Questo miracolo sociale non nasce per caso. Dietro il successo straordinario di questa iniziativa c'è una solida alleanza progettuale che vede camminare insieme, come partner uniti dagli stessi obiettivi e valori, il CSI Reggio Calabria, l'Azione Cattolica Diocesana e la Diocesi di Reggio Calabria - Bova. L'Azione Cattolica, in particolare, attraverso i propri volontari e sacerdoti, ha fortemente promosso e coordinato l'intera esperienza di accoglienza con i ragazzi di Shatila. Il CSI, da anni in campo con coerenza e lungimiranza, sta tracciando una strada educativa che oggi tantissime realtà stanno abbracciando.
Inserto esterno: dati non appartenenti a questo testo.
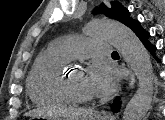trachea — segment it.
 <instances>
[{"mask_svg": "<svg viewBox=\"0 0 165 120\" xmlns=\"http://www.w3.org/2000/svg\"><path fill=\"white\" fill-rule=\"evenodd\" d=\"M112 55H118V53H117L116 51H114V52L112 53Z\"/></svg>", "mask_w": 165, "mask_h": 120, "instance_id": "3493384b", "label": "trachea"}]
</instances>
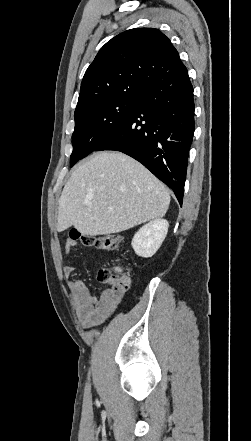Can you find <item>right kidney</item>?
Returning a JSON list of instances; mask_svg holds the SVG:
<instances>
[{
    "label": "right kidney",
    "mask_w": 251,
    "mask_h": 441,
    "mask_svg": "<svg viewBox=\"0 0 251 441\" xmlns=\"http://www.w3.org/2000/svg\"><path fill=\"white\" fill-rule=\"evenodd\" d=\"M168 227L167 220L156 219L140 228L131 243L135 253L144 258L152 257L164 241Z\"/></svg>",
    "instance_id": "right-kidney-1"
}]
</instances>
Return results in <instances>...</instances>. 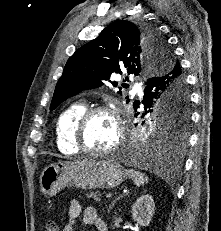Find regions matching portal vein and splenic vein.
Returning a JSON list of instances; mask_svg holds the SVG:
<instances>
[{"label":"portal vein and splenic vein","instance_id":"1","mask_svg":"<svg viewBox=\"0 0 221 231\" xmlns=\"http://www.w3.org/2000/svg\"><path fill=\"white\" fill-rule=\"evenodd\" d=\"M106 198H111L112 197V194L111 193H108V194H105Z\"/></svg>","mask_w":221,"mask_h":231}]
</instances>
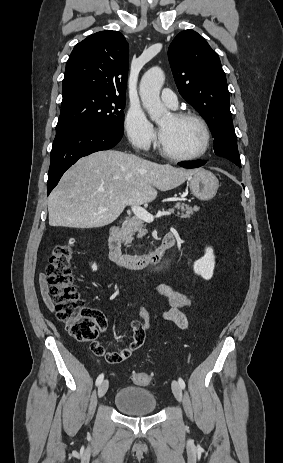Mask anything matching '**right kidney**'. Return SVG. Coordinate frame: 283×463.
<instances>
[{
	"label": "right kidney",
	"mask_w": 283,
	"mask_h": 463,
	"mask_svg": "<svg viewBox=\"0 0 283 463\" xmlns=\"http://www.w3.org/2000/svg\"><path fill=\"white\" fill-rule=\"evenodd\" d=\"M92 270H93V271H96V270H97V265H96V263L92 264Z\"/></svg>",
	"instance_id": "obj_1"
}]
</instances>
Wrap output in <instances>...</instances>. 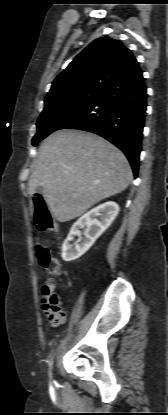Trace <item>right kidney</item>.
Returning <instances> with one entry per match:
<instances>
[{
  "instance_id": "right-kidney-1",
  "label": "right kidney",
  "mask_w": 168,
  "mask_h": 415,
  "mask_svg": "<svg viewBox=\"0 0 168 415\" xmlns=\"http://www.w3.org/2000/svg\"><path fill=\"white\" fill-rule=\"evenodd\" d=\"M119 212V206L115 202L103 203L87 213L75 222L62 245V258L64 261H73L78 259L94 242L101 236V234L112 224ZM100 217L98 220L96 217ZM86 227L84 231V238L80 237V229ZM74 236L80 237V243L72 246L70 242Z\"/></svg>"
}]
</instances>
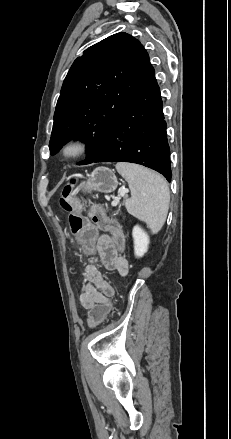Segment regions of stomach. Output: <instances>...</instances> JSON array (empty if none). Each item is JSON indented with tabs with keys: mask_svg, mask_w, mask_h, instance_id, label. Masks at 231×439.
<instances>
[{
	"mask_svg": "<svg viewBox=\"0 0 231 439\" xmlns=\"http://www.w3.org/2000/svg\"><path fill=\"white\" fill-rule=\"evenodd\" d=\"M117 186L118 181L115 174L108 168L99 167L87 176L86 181L79 184V189L109 194L115 191Z\"/></svg>",
	"mask_w": 231,
	"mask_h": 439,
	"instance_id": "obj_1",
	"label": "stomach"
}]
</instances>
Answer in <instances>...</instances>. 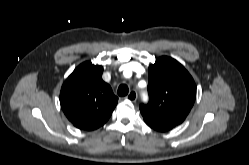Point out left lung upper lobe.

L'educativa sportiva di strada, lo sport nei cortili e nelle piazze come strumento di pace e integrazione, sono i pilastri sui quali l'impegno del Comitato reggino trova quotidianamente forza e credibilità.
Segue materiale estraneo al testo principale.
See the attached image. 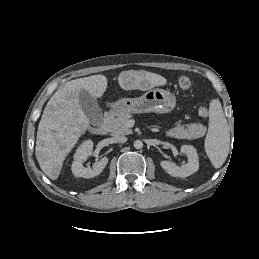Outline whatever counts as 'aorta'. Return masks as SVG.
I'll use <instances>...</instances> for the list:
<instances>
[{"instance_id":"1","label":"aorta","mask_w":259,"mask_h":259,"mask_svg":"<svg viewBox=\"0 0 259 259\" xmlns=\"http://www.w3.org/2000/svg\"><path fill=\"white\" fill-rule=\"evenodd\" d=\"M134 148L135 149H141L143 148V142L141 140L134 141Z\"/></svg>"}]
</instances>
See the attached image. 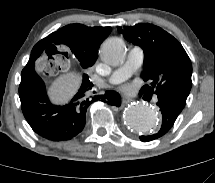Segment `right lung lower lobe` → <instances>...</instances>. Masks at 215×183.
I'll use <instances>...</instances> for the list:
<instances>
[{
  "label": "right lung lower lobe",
  "instance_id": "1",
  "mask_svg": "<svg viewBox=\"0 0 215 183\" xmlns=\"http://www.w3.org/2000/svg\"><path fill=\"white\" fill-rule=\"evenodd\" d=\"M39 56L31 54L21 73L19 97L25 119L40 136L51 141H65L79 134L86 122V110L95 101L119 107L121 97L115 91L91 95L93 84L88 75L71 101L62 106L53 105L48 99L43 80L35 72L34 63Z\"/></svg>",
  "mask_w": 215,
  "mask_h": 183
}]
</instances>
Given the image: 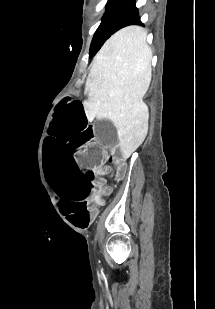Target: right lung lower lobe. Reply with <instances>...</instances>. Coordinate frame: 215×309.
<instances>
[{"mask_svg":"<svg viewBox=\"0 0 215 309\" xmlns=\"http://www.w3.org/2000/svg\"><path fill=\"white\" fill-rule=\"evenodd\" d=\"M129 25H143L140 21V17L138 16V10L135 7L134 2L121 18L119 29Z\"/></svg>","mask_w":215,"mask_h":309,"instance_id":"98d812e1","label":"right lung lower lobe"}]
</instances>
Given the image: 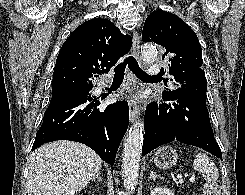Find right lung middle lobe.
Masks as SVG:
<instances>
[{
	"instance_id": "right-lung-middle-lobe-1",
	"label": "right lung middle lobe",
	"mask_w": 245,
	"mask_h": 195,
	"mask_svg": "<svg viewBox=\"0 0 245 195\" xmlns=\"http://www.w3.org/2000/svg\"><path fill=\"white\" fill-rule=\"evenodd\" d=\"M79 90H72V91H68V92H64V93H73V92H77Z\"/></svg>"
}]
</instances>
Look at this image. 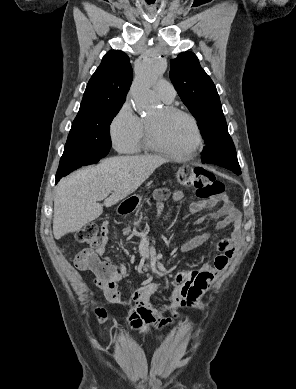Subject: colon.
<instances>
[{
  "label": "colon",
  "mask_w": 296,
  "mask_h": 389,
  "mask_svg": "<svg viewBox=\"0 0 296 389\" xmlns=\"http://www.w3.org/2000/svg\"><path fill=\"white\" fill-rule=\"evenodd\" d=\"M175 181L178 185L192 188L197 198L213 206L224 199V184L215 175L201 167H183L175 174ZM102 230L95 223H89L76 232V240L89 247H96L100 244ZM79 263H84L82 258H78ZM99 320L106 317L103 309L97 310Z\"/></svg>",
  "instance_id": "obj_1"
}]
</instances>
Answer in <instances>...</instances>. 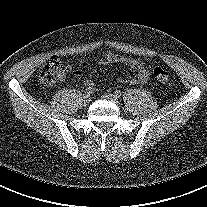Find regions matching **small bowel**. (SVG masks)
Segmentation results:
<instances>
[{
  "instance_id": "small-bowel-1",
  "label": "small bowel",
  "mask_w": 207,
  "mask_h": 207,
  "mask_svg": "<svg viewBox=\"0 0 207 207\" xmlns=\"http://www.w3.org/2000/svg\"><path fill=\"white\" fill-rule=\"evenodd\" d=\"M116 62H123L136 71V75L132 79L128 80V82L136 85H142L148 81L149 78L148 70L146 69L144 63L140 60L134 59L129 56L118 55L112 52H107L101 60L102 64H112ZM68 68L73 76L76 77L81 76L82 73L79 69L74 68L72 65H69ZM64 79H65V73H62L61 76L59 77V80L63 81ZM118 81L123 82L122 79H118ZM85 84L88 87L92 88V90L96 89L95 84L91 79H86Z\"/></svg>"
}]
</instances>
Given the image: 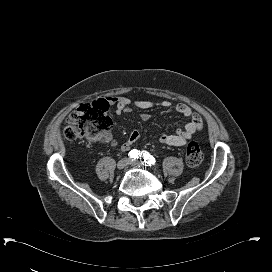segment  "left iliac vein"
I'll use <instances>...</instances> for the list:
<instances>
[{"instance_id":"4c4485c4","label":"left iliac vein","mask_w":272,"mask_h":272,"mask_svg":"<svg viewBox=\"0 0 272 272\" xmlns=\"http://www.w3.org/2000/svg\"><path fill=\"white\" fill-rule=\"evenodd\" d=\"M130 164L133 166H141L142 162L138 161V160H131Z\"/></svg>"}]
</instances>
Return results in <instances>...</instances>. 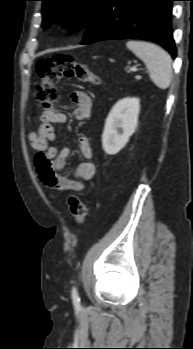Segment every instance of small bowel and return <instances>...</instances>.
I'll list each match as a JSON object with an SVG mask.
<instances>
[{
	"mask_svg": "<svg viewBox=\"0 0 193 349\" xmlns=\"http://www.w3.org/2000/svg\"><path fill=\"white\" fill-rule=\"evenodd\" d=\"M70 99L75 105L73 116L79 121H86L91 117L93 101L89 93L77 90L71 93ZM40 125L36 131H30L28 141L34 151V163L41 182L52 189L62 191H81L83 183L92 179L96 167L92 161V148L86 136L78 138V147L83 158L74 168H68L70 149L60 150L50 145L56 139V126L66 121L62 112H43L39 117Z\"/></svg>",
	"mask_w": 193,
	"mask_h": 349,
	"instance_id": "1",
	"label": "small bowel"
}]
</instances>
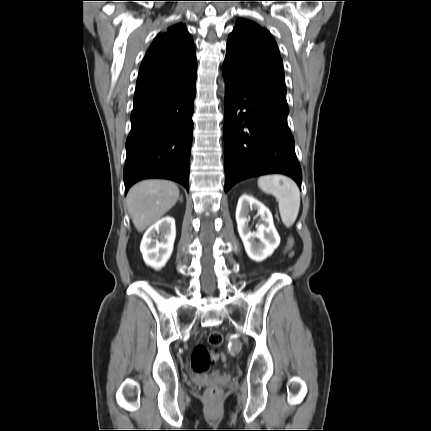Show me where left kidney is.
<instances>
[{
    "instance_id": "5707ae66",
    "label": "left kidney",
    "mask_w": 431,
    "mask_h": 431,
    "mask_svg": "<svg viewBox=\"0 0 431 431\" xmlns=\"http://www.w3.org/2000/svg\"><path fill=\"white\" fill-rule=\"evenodd\" d=\"M257 210L260 221L257 230L251 231L248 222L250 211ZM238 233L247 255L254 261L261 262L272 255L280 244V236L274 226L270 210L255 198L242 195L236 208Z\"/></svg>"
}]
</instances>
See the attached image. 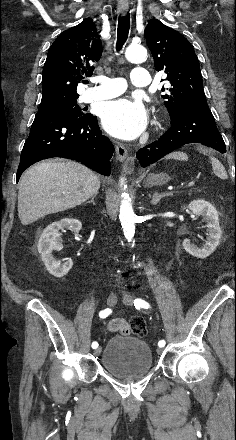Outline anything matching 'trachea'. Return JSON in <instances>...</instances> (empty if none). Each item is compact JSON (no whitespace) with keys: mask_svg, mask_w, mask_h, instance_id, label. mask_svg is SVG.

Una sinergia strutturale che ha saputo catalizzare l'attenzione delle massime istituzioni, ottenendo i prestigiosi patrocini della Città Metropolitana di Reggio Calabria, del Comune di Reggio Calabria e dell'UNICRI (United Nations Interregional Crime and Justice Research Institute), l'istituto delle Nazioni Unite che valida l'alto valore della rassegna nel contrasto alla marginalità e nella promozione della legalità attraverso lo sport. A completare questo eccezionale quadro di cooperazione si unisce l'apporto dell'associazione Linguaggi Sociali, a testimonianza di come il lavoro di rete tra mondo ecclesiale, associazionismo e istituzioni possa tracciare strade concrete di pace. Le immagini che lasciano il segno in queste giornate dimostrano che, anche di fronte all'orrore della guerra, il diritto al gioco e alla fraternità dei bambini può e deve rimanere inviolabile. Un autentico inno alla pace e alla giustizia tra i popoli e le comunità che ha avuto, ancora una volta, la guida più sicura e affidabile: i bambini e i ragazzi in campo.